Task to complete
In the records below, the line containing "[button] (702, 72)" marks the start. Copy that line and everything after it exactly, through the last line.

================

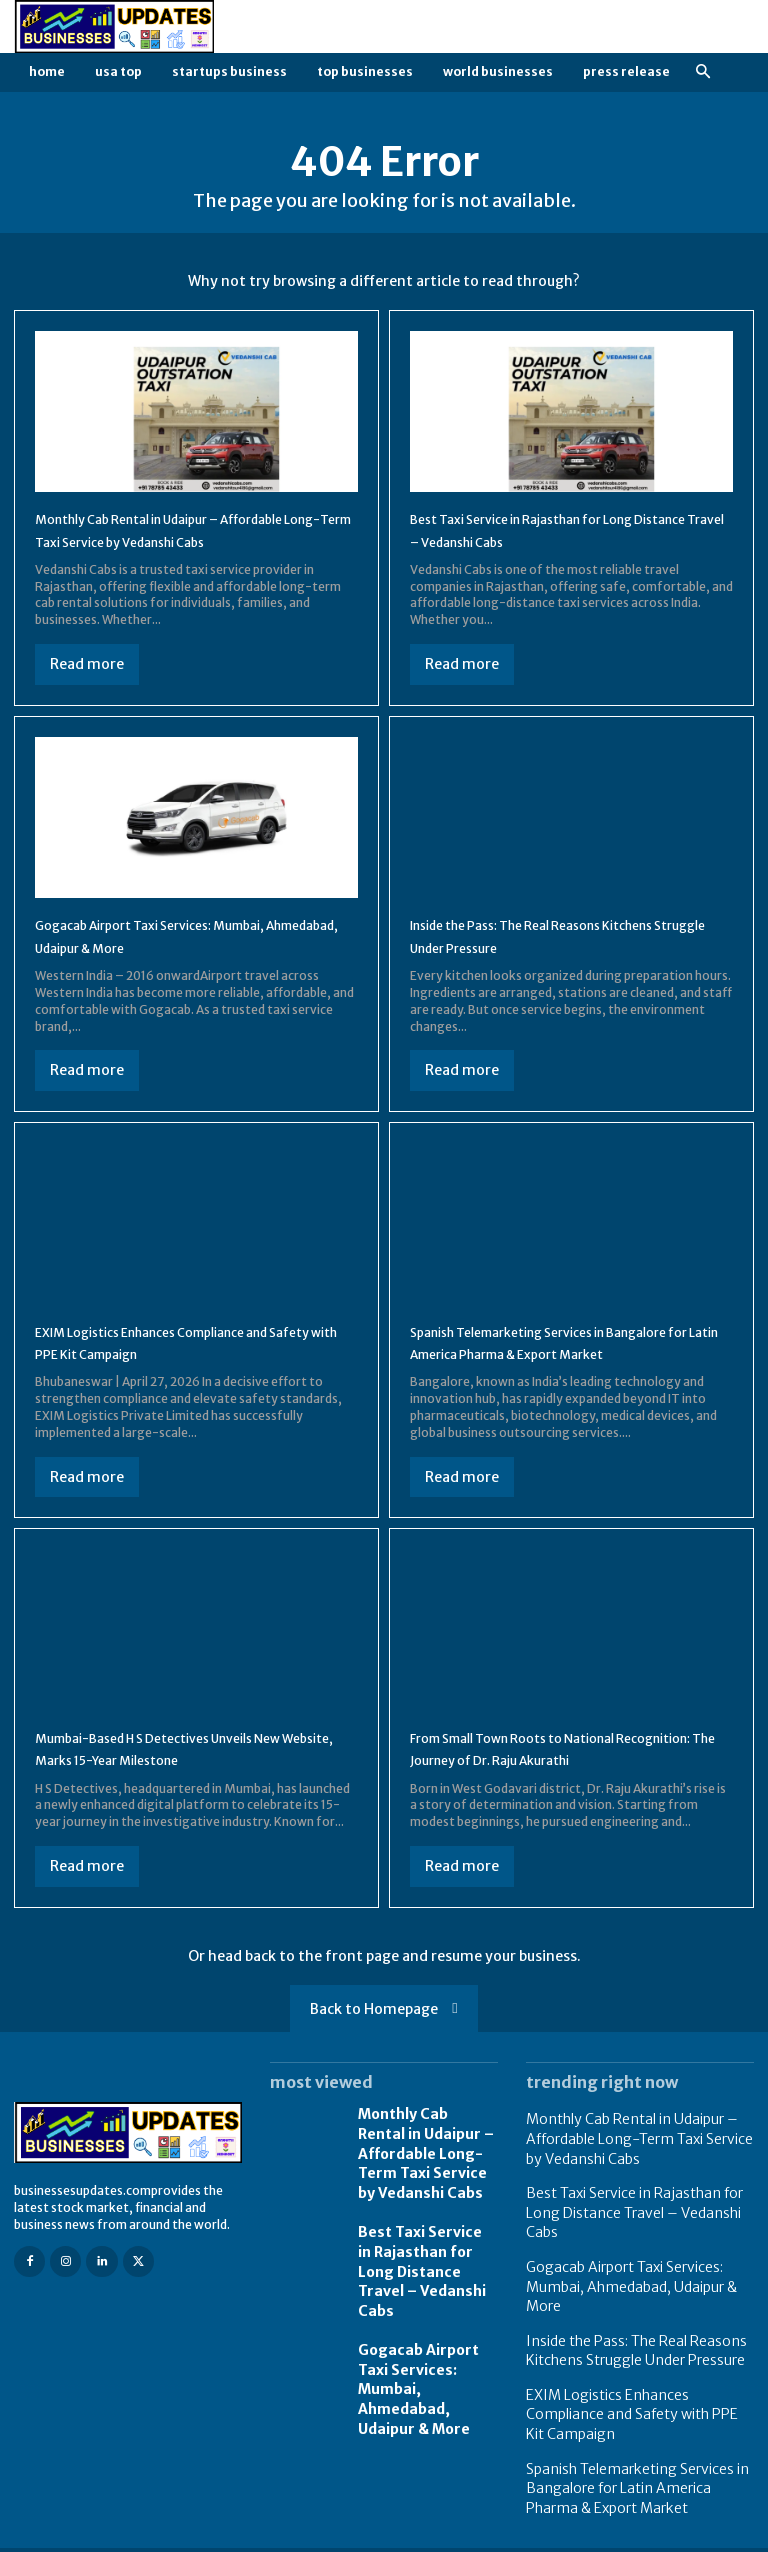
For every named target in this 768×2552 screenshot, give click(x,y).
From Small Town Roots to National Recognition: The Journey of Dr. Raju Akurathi (546, 1804)
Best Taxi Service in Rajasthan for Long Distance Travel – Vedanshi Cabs (419, 2309)
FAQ (661, 2534)
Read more (87, 686)
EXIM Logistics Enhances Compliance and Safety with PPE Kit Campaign (187, 1364)
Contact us (723, 2534)
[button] (702, 72)
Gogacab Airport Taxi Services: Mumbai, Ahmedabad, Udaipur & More (425, 2396)
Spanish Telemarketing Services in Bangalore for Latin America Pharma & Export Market (554, 1375)
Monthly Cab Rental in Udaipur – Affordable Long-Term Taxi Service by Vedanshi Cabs (178, 540)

================

Answer to this exercise
[button] (702, 72)
Gogacab Airport Taxi Services: Mumbai, Ahmedabad, Udaipur & More (425, 2396)
Spanish Telemarketing Services in Bangalore for Latin America Pharma & Export Market (554, 1375)
Monthly Cab Rental in Udaipur – Affordable Long-Term Taxi Service by Vedanshi Cabs (178, 540)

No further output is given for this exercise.